Los tres años vividos en Bulgaria me han permitido adentrarme en su cultura, que a veces presenta capas superpuestas, pero que en otras ocasiones se han fundido y mezclado. No es difícil encontrar a un nacionalista búlgaro ilustrarte sobre el yugo de los siglos de dominación turca mientras expira el humo de su narguile o engulle un kebab. Las relaciones con todos los países vecinos tienen su punto de tirantez, pero en ciudades como Chicago los emigrantes procedentes de todos ellos se juntan en fiestas balcánicas a tomar la misma comida —que cada uno reclama como original de su país—, a bailar la misma música pop folk —que un búlgaro llamará chalga, y un serbio, turbofolk— y a fumar. Se reúnen sobre todo a fumar.

Con la excusa de escribir este libro, me impuse a mí mismo el placer de viajar desde Bulgaria a todos estos países vecinos: Turquía, Grecia, Rumanía, Albania y a los que en su día formaron parte de Yugos­lavia, ese portentoso ejemplo de convivencia que suponía poner la ciudadanía común de los eslavos del sur por encima de sus confesiones religiosas. Lamentablemente, empeñados en dar la razón a Churchill, cuando afirmó que los Balcanes producen más Historia de la que son capaces de digerir, los yugoslavos se tragaron la cicuta del nacionalismo y de la exaltación religiosa, entrando en una espiral de conflictos en los que ganaron los malos de cada lado.

Aunque no son limítrofes con Bulgaria, viajé también en coche a Moldavia y Ucrania, donde se refugiaban en el siglo XIX los líderes de la insurrección búlgara frente a los otomanos y algunos de sus más importantes autores, como Ivan Vazov, y donde abundan las huellas del potente vínculo que supuso en tiempos del comunismo su común dependencia de Moscú.
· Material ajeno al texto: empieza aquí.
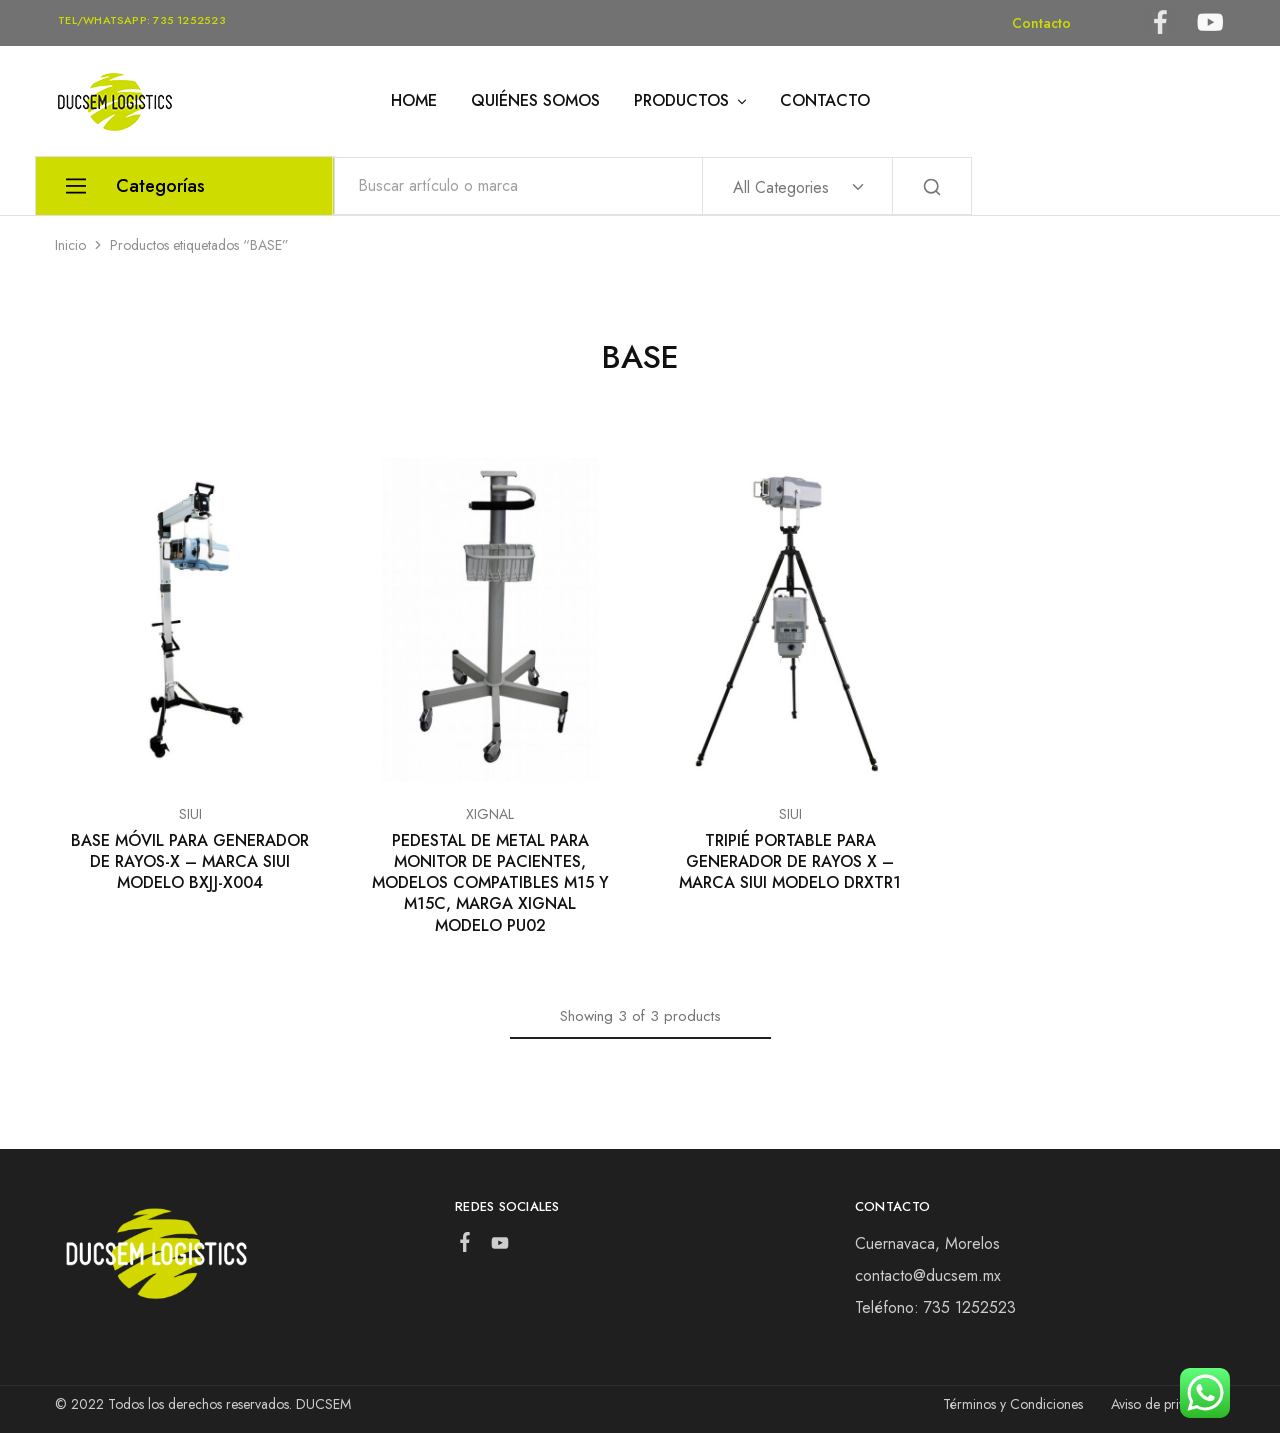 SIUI (190, 814)
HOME (414, 101)
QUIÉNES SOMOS (535, 101)
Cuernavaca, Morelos (927, 1243)
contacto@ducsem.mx (928, 1275)
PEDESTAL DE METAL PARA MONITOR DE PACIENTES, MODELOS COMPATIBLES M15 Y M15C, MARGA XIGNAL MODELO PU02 (490, 883)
Fue una verdadera aventura llegar por carretera el verano de 2016 desde Sofía hasta ciudades como Kiev y Odesa, a escasos kilómetros de la entonces recién ocupada Crimea, cuando se libraban intensos combates en la parte oriental del país.

En octubre de 2016 participé en la misión de observación electoral de la OSCE (Organización para la Seguridad y la Cooperación en Europa) en Georgia, país que mira cómo se pone el sol en el mismo mar Negro por el que amanece en Bulgaria, y que comparte con esta muchos elementos culturales, a los que se añadió también la capa uniformadora de déca­das de comunismo soviético.

Por último, viajé también a Israel, donde residen hoy la mayoría de los judíos búlgaros y sus descendientes, la inmensa mayoría de ellos sefardíes, que se salvaron del Holocausto por la acción de una asombrosa coalición de ciudadanos anónimos, clérigos ortodoxos, diplomáticos extranjeros (como el español Julio Palencia), y del propio rey Boris II, que entre todos, supieron sumar fuerzas y evitar que sus vecinos judíos fueran deportados en tren a una muerte segura en la Alemania nazi, a la que estaba aliada Bulgaria en la Segunda Guerra Mundial hasta la llegada al poder de los comunistas en 1944.